Der Friedhof umfaßt schätzungsweise 600 Gräber, von denen bis
heute 220 freigelegt worden sind. Die Bestattungen datieren in die Zeit um 600.
Aufgrund der Größe des Friedhofs ist anzunehmen, daß es im
Osten noch ältere Gräber gibt.
Rund hundert Jahre zuvor hatten die Franken die Alamannen besiegt und dem
Merowingerreich eingegliedert. Zur Kontrolle des Landes und der Alamannen haben
die Franken an vielen strategisch und wirtschaftlich wichtigen Punkten eigene
Leute angesiedelt.
Einzelne fränkische Adelsfamilien wurden nach Alamannien versetzt, wo sie
als verlängerter Arm des Merowingerkönigs einer Dorfgemeinschaft
vorstanden, für Sicherheit und Ruhe sorgten und die Eintreibung der
Naturalsteuern überwachten. Die zum Friedhof gehörige Siedlung war
aus zwei Gründen wichtig: Sie lag am Rande des Oberen Gäus, der
Kornkammer der Region, und auch an einer seit der Römerzeit benutzten
Straße, die von Calw durch das Ammertal zum Neckar bei Tübingen oder
Rottenburg führte.
Auf dem Friedhof im Zwerchweg liegen nicht die Toten von Herrenberg. Die Stadt
wurde erst im 13. Jahrhundert von den Pfalzgrafen von Tübingen
gegründet. Das alamannische Reihengräberfeld gehört vermutlich
zur Siedlung Mühlhausen, die nach dem Umzug ihrer Bewohner in die Stadt um
1325 aufgelassen wurde. Ein Flurname erinnert noch an das wüstgefallene
Dorf, dessen genaue Lage noch nicht gesichert ist.
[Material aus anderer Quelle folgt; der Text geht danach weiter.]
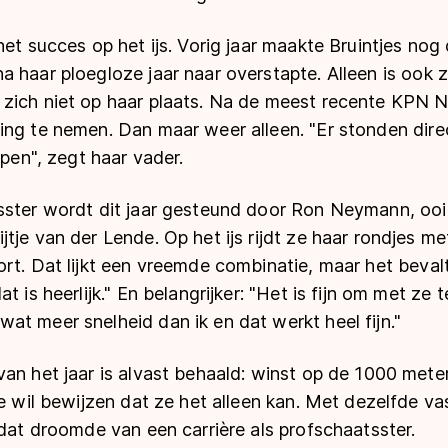
het succes op het ijs. Vorig jaar maakte Bruintjes nog
 haar ploegloze jaar naar overstapte. Alleen is ook z
zich niet op haar plaats. Na de meest recente KPN N
ing te nemen. Dan maar weer alleen. "Er stonden dir
elpen", zegt haar vader.
ster wordt dit jaar gesteund door Ron Neymann, ooit 
tje van der Lende. Op het ijs rijdt ze haar rondjes 
rt. Dat lijkt een vreemde combinatie, maar het bevalt 
t is heerlijk." En belangrijker: "Het is fijn om met ze t
t meer snelheid dan ik en dat werkt heel fijn."
an het jaar is alvast behaald: winst op de 1000 meter
Ze wil bewijzen dat ze het alleen kan. Met dezelfde v
 dat droomde van een carrière als profschaatsster.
Mühlhausen wird erstmals um 775 in einer Schenkungsurkunde an das Kloster
Lorsch erwähnt. Namenskundler schließen aus der Endung
-hausen, daß es aber älter und ein Ausbauort des 7.
Jahrhunderts ist. Seinen Namen verdankt es einer Mühle an der Ammer, die
keinen Kilometer davon entfernt entspringt, aber bereits so viel Wasser
führt, daß sie eine Mühle antreiben kann. Es ist denkbar,
daß die Siedlung ursprünglich einen anderen, einen auf -ingen
endenden alamannischen Namen trug, der nach der Machtübernahme durch die
Franken geändert wurde.
Das alamannische Reihengräberfeld von Herrenberg spiegelt die politischen,
sozialen, religiösen, gesundheitlichen und wirtschaftlichen
Verhältnisse des 7. Jahrhunderts wider. Zum Beispiel in der Art und
Größe der Gräber. Die einfachen Dorfbewohner hat man in die
Grabgrube gelegt, vielleicht in ein Tuch eingehüllt oder auf einem
Totenbrett bestattet. Andere erhielten einen Holzsarg. Der fränkische
Dorfherr wurde in einer 3,5 Meter tiefen Grabgrube beigesetzt, über der
ein Totenhaus gezimmert wurde, in dem sich die Hinterbliebenen bei Speis und
Trank zu seinem Gedächtnis versammelten.
Die enorme Tiefe der Grabgrube sollte wohl die wertvollen Grabbeigaben
schützen. Freilich hat dies nicht viel genützt. Denn die Gräber
von Herrenberg sind zu einem hohen Grade, zu 98 Prozent, ausgeraubt worden.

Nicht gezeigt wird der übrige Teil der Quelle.